Twenty-two percent of all high-net-worth 529 plan holders indicated that they have made changes to their plans within the past year. Changes were more common among those with children under 18 (37%), the survey found. Phoenix said additional exchanges will likely be fueled by the IRS’ decision to allow, for 2009 only, two investment portfolio changes per plan instead of one.

The most common change respondents have made or contemplate making is moving money to a more conservative asset allocation position (68% have moved), followed by moving money to a guaranteed investment (31% have moved), according to Phoenix. However, interestingly, more than one quarter (28%) making changes are moving to more aggressive asset allocation positions.

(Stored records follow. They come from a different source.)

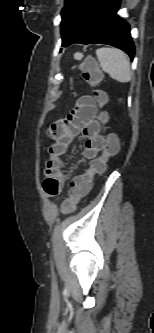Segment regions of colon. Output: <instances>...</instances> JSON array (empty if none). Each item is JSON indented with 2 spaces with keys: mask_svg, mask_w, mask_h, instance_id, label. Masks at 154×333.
Instances as JSON below:
<instances>
[{
  "mask_svg": "<svg viewBox=\"0 0 154 333\" xmlns=\"http://www.w3.org/2000/svg\"><path fill=\"white\" fill-rule=\"evenodd\" d=\"M82 79L93 87L91 95L99 107L107 102L106 93L97 88L102 80V73L92 57L86 58L80 65ZM100 124L105 128L108 122V115L105 111L98 114ZM119 141L114 133H107L103 153L100 157L90 162L88 169L81 175L76 176L69 188V195L61 203V211L65 214L72 213L78 202L90 191L93 179L96 175L102 174L107 166L109 159L117 154Z\"/></svg>",
  "mask_w": 154,
  "mask_h": 333,
  "instance_id": "1",
  "label": "colon"
}]
</instances>
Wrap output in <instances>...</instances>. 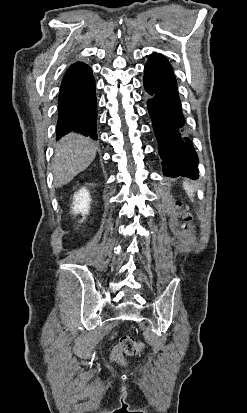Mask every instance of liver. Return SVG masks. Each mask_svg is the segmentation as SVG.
I'll return each mask as SVG.
<instances>
[{"instance_id":"obj_1","label":"liver","mask_w":247,"mask_h":413,"mask_svg":"<svg viewBox=\"0 0 247 413\" xmlns=\"http://www.w3.org/2000/svg\"><path fill=\"white\" fill-rule=\"evenodd\" d=\"M95 144L90 138L82 134L70 132L63 136L56 146L53 158V172L55 186H63L70 182L78 172L85 170L95 158Z\"/></svg>"}]
</instances>
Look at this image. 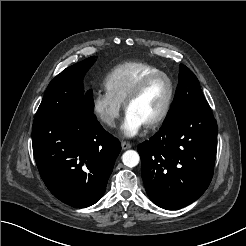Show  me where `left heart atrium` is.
Returning a JSON list of instances; mask_svg holds the SVG:
<instances>
[{
	"label": "left heart atrium",
	"mask_w": 246,
	"mask_h": 246,
	"mask_svg": "<svg viewBox=\"0 0 246 246\" xmlns=\"http://www.w3.org/2000/svg\"><path fill=\"white\" fill-rule=\"evenodd\" d=\"M143 126L144 123L136 115L127 111L121 126V130L124 136L134 137L140 132Z\"/></svg>",
	"instance_id": "1"
}]
</instances>
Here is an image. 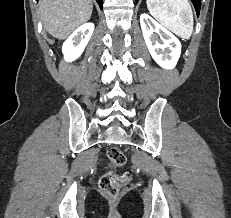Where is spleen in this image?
<instances>
[{"instance_id": "1", "label": "spleen", "mask_w": 231, "mask_h": 218, "mask_svg": "<svg viewBox=\"0 0 231 218\" xmlns=\"http://www.w3.org/2000/svg\"><path fill=\"white\" fill-rule=\"evenodd\" d=\"M150 14L183 39L193 32V12L188 0H146Z\"/></svg>"}]
</instances>
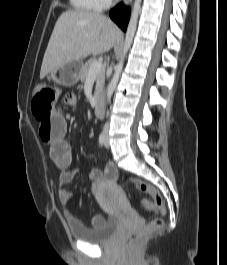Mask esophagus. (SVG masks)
Segmentation results:
<instances>
[{"label": "esophagus", "instance_id": "34e87169", "mask_svg": "<svg viewBox=\"0 0 227 265\" xmlns=\"http://www.w3.org/2000/svg\"><path fill=\"white\" fill-rule=\"evenodd\" d=\"M132 0H124V4L128 5Z\"/></svg>", "mask_w": 227, "mask_h": 265}]
</instances>
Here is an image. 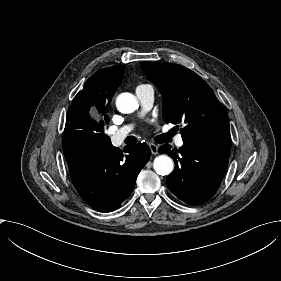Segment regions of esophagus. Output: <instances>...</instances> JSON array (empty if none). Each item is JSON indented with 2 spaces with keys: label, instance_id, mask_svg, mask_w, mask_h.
Masks as SVG:
<instances>
[{
  "label": "esophagus",
  "instance_id": "34e87169",
  "mask_svg": "<svg viewBox=\"0 0 281 281\" xmlns=\"http://www.w3.org/2000/svg\"><path fill=\"white\" fill-rule=\"evenodd\" d=\"M149 147H150V150H151L152 154H157L158 153L157 145H155L153 143H149Z\"/></svg>",
  "mask_w": 281,
  "mask_h": 281
}]
</instances>
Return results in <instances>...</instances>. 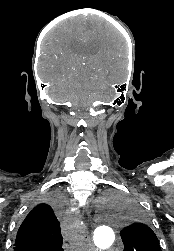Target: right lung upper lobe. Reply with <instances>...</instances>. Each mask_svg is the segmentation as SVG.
Wrapping results in <instances>:
<instances>
[{
    "label": "right lung upper lobe",
    "instance_id": "right-lung-upper-lobe-1",
    "mask_svg": "<svg viewBox=\"0 0 174 251\" xmlns=\"http://www.w3.org/2000/svg\"><path fill=\"white\" fill-rule=\"evenodd\" d=\"M60 231L59 209L47 203L35 206L20 225L15 249L21 246L30 251H63Z\"/></svg>",
    "mask_w": 174,
    "mask_h": 251
}]
</instances>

Phoenix noted there will likely be more adjustments in the future. Of those who haven’t yet made changes to 529 plans, 28% said they are thinking about making changes due to market volatility.

Similar to how providers are looking to add guarantees to target-date funds, providers are interested in providing guarantees to 529 plans, although no such product exists yet. Most survey respondents (80%) said they were at least somewhat interested in that sort of product.